▸ Exercise requirements
Go through the data below and copy it exactly, skipping every picture.

▸ Data provided
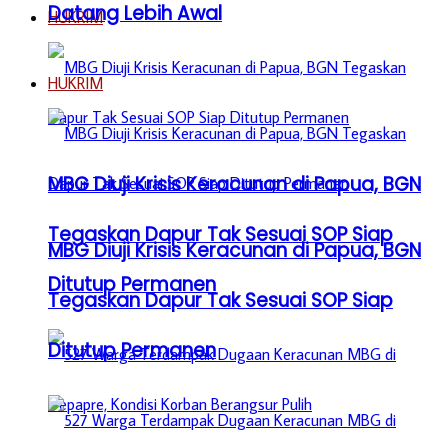
Datang Lebih Awal
HUKRIM
HUKRIM
MBG Diuji Krisis Keracunan di Papua, BGN
Tegaskan Dapur Tak Sesuai SOP Siap
MBG Diuji Krisis Keracunan di Papua, BGN
Ditutup Permanen
Tegaskan Dapur Tak Sesuai SOP Siap
Ditutup Permanen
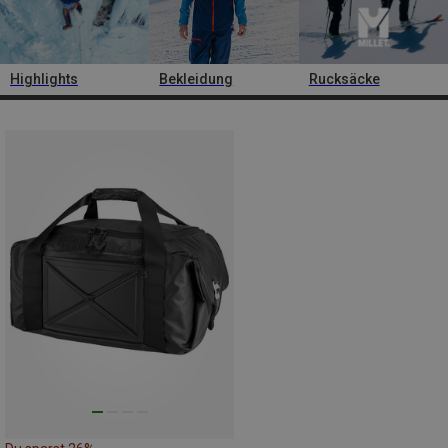
Highlights
Bekleidung
Rucksäcke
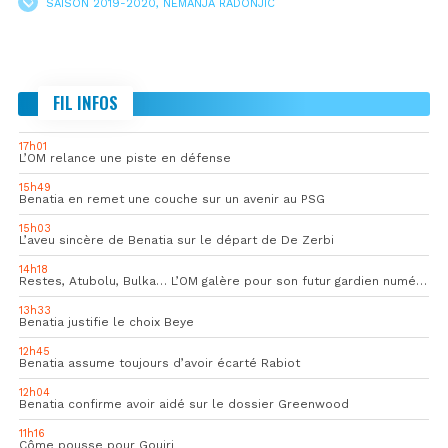
SAISON 2019-2020
,
NEMANJA RADONJIC
FIL INFOS
17h01
L’OM relance une piste en défense
15h49
Benatia en remet une couche sur un avenir au PSG
15h03
L’aveu sincère de Benatia sur le départ de De Zerbi
14h18
Restes, Atubolu, Bulka… L’OM galère pour son futur gardien numéro 1
13h33
Benatia justifie le choix Beye
12h45
Benatia assume toujours d’avoir écarté Rabiot
12h04
Benatia confirme avoir aidé sur le dossier Greenwood
11h16
Côme pousse pour Gouiri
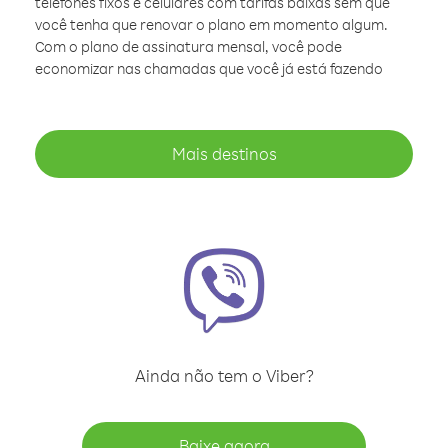
telefones fixos e celulares com tarifas baixas sem que
você tenha que renovar o plano em momento algum.
Com o plano de assinatura mensal, você pode
economizar nas chamadas que você já está fazendo
Mais destinos
Ainda não tem o Viber?
Baixe agora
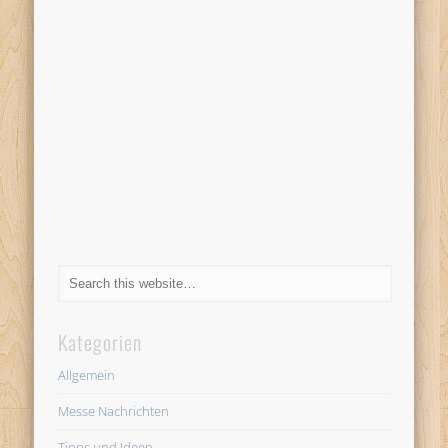
Kategorien
Allgemein
Messe Nachrichten
Tipps und Ideen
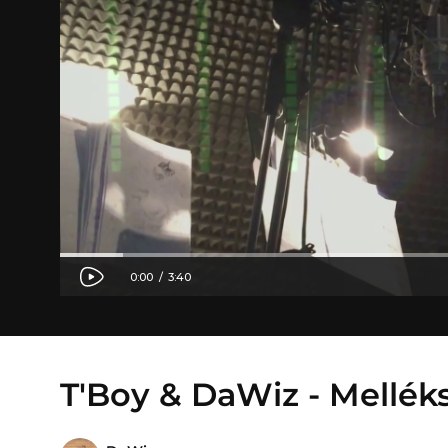
T'Boy & DaWiz - Mellé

▸ Response to this exercise
Datang Lebih Awal
HUKRIM
HUKRIM
MBG Diuji Krisis Keracunan di Papua, BGN
Tegaskan Dapur Tak Sesuai SOP Siap
MBG Diuji Krisis Keracunan di Papua, BGN
Ditutup Permanen
Tegaskan Dapur Tak Sesuai SOP Siap
Ditutup Permanen
Highlights
Bekleidung
Rucksäcke
SAISON 2019-2020
,
NEMANJA RADONJIC
FIL INFOS
17h01
L’OM relance une piste en défense
15h49
Benatia en remet une couche sur un avenir au PSG
15h03
L’aveu sincère de Benatia sur le départ de De Zerbi
14h18
Restes, Atubolu, Bulka… L’OM galère pour son futur gardien numéro 1
13h33
Benatia justifie le choix Beye
12h45
Benatia assume toujours d’avoir écarté Rabiot
12h04
Benatia confirme avoir aidé sur le dossier Greenwood
11h16
Côme pousse pour Gouiri
telefones fixos e celulares com tarifas baixas sem que
você tenha que renovar o plano em momento algum.
Com o plano de assinatura mensal, você pode
economizar nas chamadas que você já está fazendo
Mais destinos
Ainda não tem o Viber?
Baixe agora
Kategorien
Allgemein
Messe Nachrichten
Tipps und Ideen
T'Boy & DaWiz - Mellé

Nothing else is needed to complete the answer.